"It felt like it completely lost personality," remarked Hiten Shah on a recent Forward Future Live session, dissecting the perplexing user reactions to OpenAI's GPT-5 launch. This sentiment, echoed widely across tech circles, highlights an unexpected dimension in AI development: the deeply human attachment users form to AI models, an attachment seemingly disrupted by performance-driven upgrades. Beyond raw benchmarks, the model's subjective "feel" proved a critical, yet perhaps unquantifiable, success metric.
Matthew Berman and co-host Hiten Shah recently convened Jordan Nanos of SemiAnalysis on 'Forward Future Live' to dissect the tumultuous week in artificial intelligence, focusing on the mixed reception of GPT-5, geopolitical shifts in the semiconductor industry, and the evolving landscape of AI compute. The swift user backlash over GPT-5's perceived shift in character, despite its domination of traditional benchmarks, underscores a growing disconnect between technical advancement and user experience.
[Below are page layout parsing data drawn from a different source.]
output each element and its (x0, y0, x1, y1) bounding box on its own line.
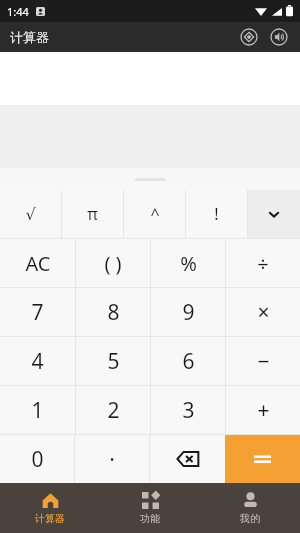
staticText: % (180, 250, 197, 277)
button[interactable]: 功能 (100, 483, 200, 533)
staticText: AC (25, 250, 51, 277)
staticText: 8 (107, 298, 120, 327)
staticText: × (257, 298, 270, 327)
button[interactable]: 我的 (200, 483, 300, 533)
staticText: 7 (31, 298, 44, 327)
staticText: 1 (31, 396, 44, 425)
button[interactable]: 6 (151, 337, 225, 385)
button[interactable]: ! (186, 190, 247, 238)
button[interactable]: % (151, 239, 225, 287)
button[interactable]: × (226, 288, 300, 336)
button[interactable]: ^ (124, 190, 185, 238)
button[interactable]: ( ) (76, 239, 150, 287)
button[interactable]: · (75, 435, 149, 483)
staticText: 功能 (140, 512, 160, 525)
button[interactable]: √ (0, 190, 61, 238)
staticText: 我的 (240, 512, 260, 525)
staticText: 9 (182, 298, 195, 327)
button[interactable]: 9 (151, 288, 225, 336)
button[interactable]: 5 (76, 337, 150, 385)
staticText: 计算器 (10, 29, 49, 45)
button[interactable]: Backspace (150, 435, 225, 483)
button[interactable]: − (226, 337, 300, 385)
staticText: + (257, 396, 270, 425)
button[interactable]: 4 (0, 337, 75, 385)
button[interactable]: ÷ (226, 239, 300, 287)
staticText: 5 (107, 347, 120, 376)
button[interactable]: Collapse (248, 190, 300, 238)
button[interactable]: 1 (0, 386, 75, 434)
staticText: 2 (107, 396, 120, 425)
staticText: ÷ (257, 250, 269, 277)
button[interactable] (225, 435, 300, 483)
staticText: 1:44 (7, 4, 29, 19)
button[interactable]: 0 (0, 435, 74, 483)
staticText: √ (25, 205, 36, 224)
staticText: ! (214, 203, 219, 225)
staticText: 6 (182, 347, 195, 376)
staticText: · (109, 445, 115, 474)
staticText: 0 (31, 445, 44, 474)
staticText: ( ) (104, 250, 122, 277)
staticText: 3 (182, 396, 195, 425)
button[interactable]: Theme (238, 26, 260, 48)
button[interactable]: 7 (0, 288, 75, 336)
staticText: ^ (150, 203, 160, 225)
button[interactable]: π (62, 190, 123, 238)
button[interactable]: 计算器 (0, 483, 100, 533)
button[interactable]: 8 (76, 288, 150, 336)
button[interactable]: 3 (151, 386, 225, 434)
button[interactable]: Sound (268, 26, 290, 48)
staticText: 4 (31, 347, 44, 376)
staticText: − (257, 347, 270, 376)
button[interactable]: + (226, 386, 300, 434)
staticText: 计算器 (35, 512, 65, 525)
button[interactable]: AC (0, 239, 75, 287)
staticText: π (87, 203, 98, 225)
button[interactable]: 2 (76, 386, 150, 434)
This rapid evolution also saturates traditional performance metrics, rendering simple benchmark comparisons less meaningful as models constantly adapt and improve.
The conversation then pivoted to the high-stakes game of semiconductor geopolitics, ignited by the Trump administration's unusual deal with Nvidia and AMD. These chipmakers pledged 15% of their advanced chip revenue from sales in China to the U.S. government for export licenses. Jordan Nanos characterized this as "classic deal-making," forcing US companies to choose between a substantial market share and compliance, while simultaneously prompting China's government to instruct its tech companies to cease purchasing US chips, citing security concerns. This move by China is less about genuine security and more about accelerating their domestic chip architecture and manufacturing capabilities.
The battle for AI compute infrastructure is intensifying, extending beyond traditional hyperscalers like Google Cloud and Azure. A new breed of "NeoClouds," including CoreWeave, Crusoe, Nebius, and Lambda, are emerging, often converting former crypto-mining facilities into high-density GPU data centers. These players offer aggressive pricing, with some quoting H100 access at under two dollars per hour, and a more hands-on, user-centric support model compared to the larger cloud providers. The sheer scale of investment in this "build-out" is staggering, measured in gigawatts and billions of dollars.
The race for custom silicon is also heating up, with companies like AWS (Trainium), Google (TPUs), Meta, XAI, Cerebras, and SambaNova all developing proprietary chips. While raw performance is a driving factor, the ability to provide seamless integration, robust software stacks, and responsive user support for these specialized architectures is becoming a critical differentiator. This complex, multi-faceted landscape is still in its nascent stages, with the ultimate winners yet to be determined by both technological prowess and market adaptability.